Blessed by the boards of both companies, the $25 billion all-stock deal is essentially a takeover by HP, with its shareholders owning 64% of the combined company.
The new titan will challenge the hitherto seemingly unassailable global market supremacy of IBM which last year posted revenues of marginally over $88bn. Together HP/Compaq account for annual revenues of around $87bn with pro forma assets of $56bn-plus.
HP's Carly Fiorina remains chairman and chief executive of the combined operation with Compaq chairman and chief executive Michael Capellas becoming president of HP. He and four other Compaq directors are to join HP’s board.
According to Fiorina: “This is a decisive move that accelerates our strategy and positions us to win.” The two companies had complementary product families, which when combined would bring about “significant cost structure improvements and access to new growth opportunities.

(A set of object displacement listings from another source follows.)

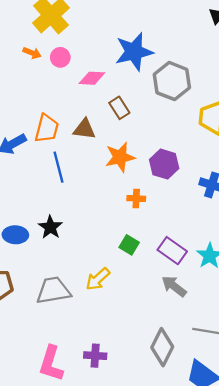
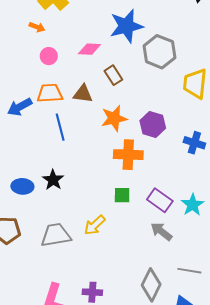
pink circle: (60, 57) -> (49, 56), moved
orange trapezoid: (47, 128) -> (50, 93), turned -108
orange cross: (136, 198) -> (128, 155), size x1.8
green square: (129, 245) -> (122, 195), turned -30

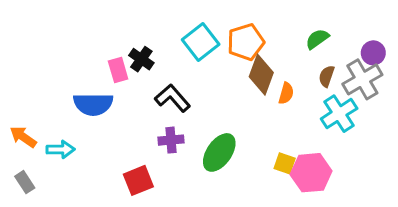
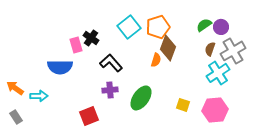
purple circle: (373, 53) -> (221, 27), moved
orange semicircle: (286, 93) -> (156, 60), moved
pink hexagon: (311, 173) -> (215, 110), moved

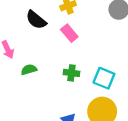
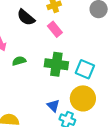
green cross: (71, 73) -> (56, 64), size x1.6

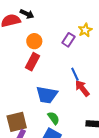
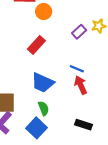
orange circle: (34, 41) -> (44, 12), moved
blue line: (75, 74) -> (77, 69), turned -56

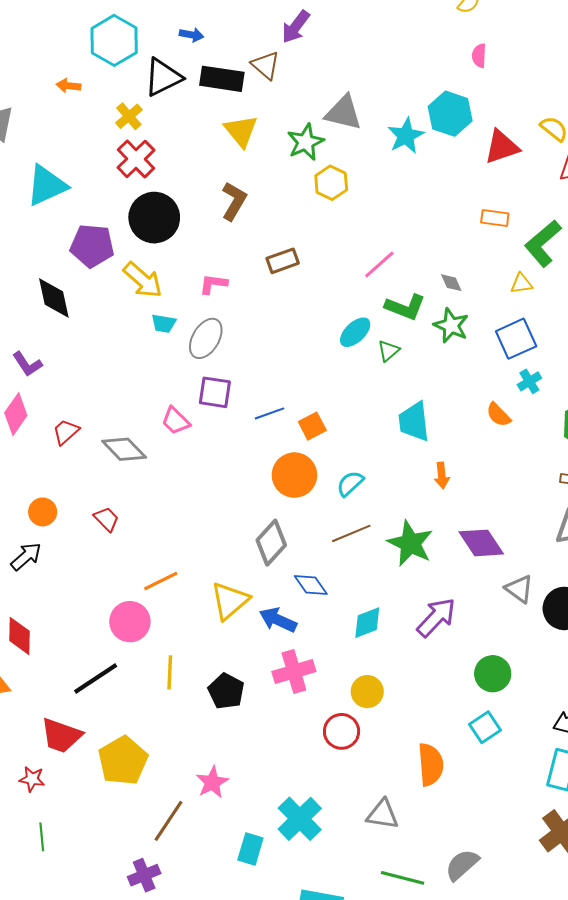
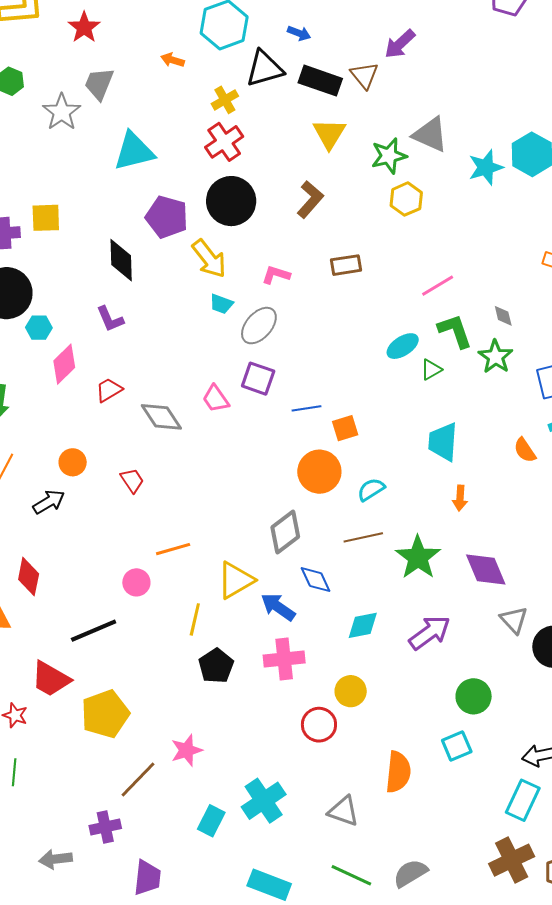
green L-shape: (405, 307) -> (455, 331), turned -141
purple L-shape: (27, 364) -> (110, 319), moved
pink circle: (130, 622) -> (136, 582), size x0.7
yellow line: (170, 672) -> (195, 619), moved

At a particularly challenging time for the IT industry, this combination vaults us into a leadership role.”
The new HP will be structured around four operating units that build on the companies' similar go-to-market and product development structures to provide clear customer and competitive focus.

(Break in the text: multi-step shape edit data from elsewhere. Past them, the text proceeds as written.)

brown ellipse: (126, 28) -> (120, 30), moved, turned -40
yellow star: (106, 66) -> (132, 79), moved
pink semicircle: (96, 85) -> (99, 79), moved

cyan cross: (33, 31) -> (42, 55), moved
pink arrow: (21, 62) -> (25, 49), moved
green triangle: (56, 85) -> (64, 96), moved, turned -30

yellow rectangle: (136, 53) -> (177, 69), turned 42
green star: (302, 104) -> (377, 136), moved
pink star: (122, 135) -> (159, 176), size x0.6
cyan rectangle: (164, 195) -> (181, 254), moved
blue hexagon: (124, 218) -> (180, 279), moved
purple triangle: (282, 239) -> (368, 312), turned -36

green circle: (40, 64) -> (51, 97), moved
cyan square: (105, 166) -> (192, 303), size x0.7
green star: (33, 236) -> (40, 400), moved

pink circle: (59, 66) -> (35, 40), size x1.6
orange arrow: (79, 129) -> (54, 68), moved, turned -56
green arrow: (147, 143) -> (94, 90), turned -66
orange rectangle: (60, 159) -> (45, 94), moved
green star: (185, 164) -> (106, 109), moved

* A $20 billion Imaging and Printing franchise to be led by Vyomesh Joshi, currently president, Imaging and Printing Systems, of HP.
* A $29 billion Access Devices business headed by Duane Zitzner, currently president, Computing Systems, of HP.
* A $23 billion IT Infrastructure business, encompassing servers, storage and software, with Peter Blackmore, currently Compaq's executive vice president Sales and Services, at the helm.
* A $15 billion Services business with approximately 65,000 employees in consulting, support and outsourcing to be led by Ann Livermore, currently president, HP Services.
The deal is the largest yet in the computer industry.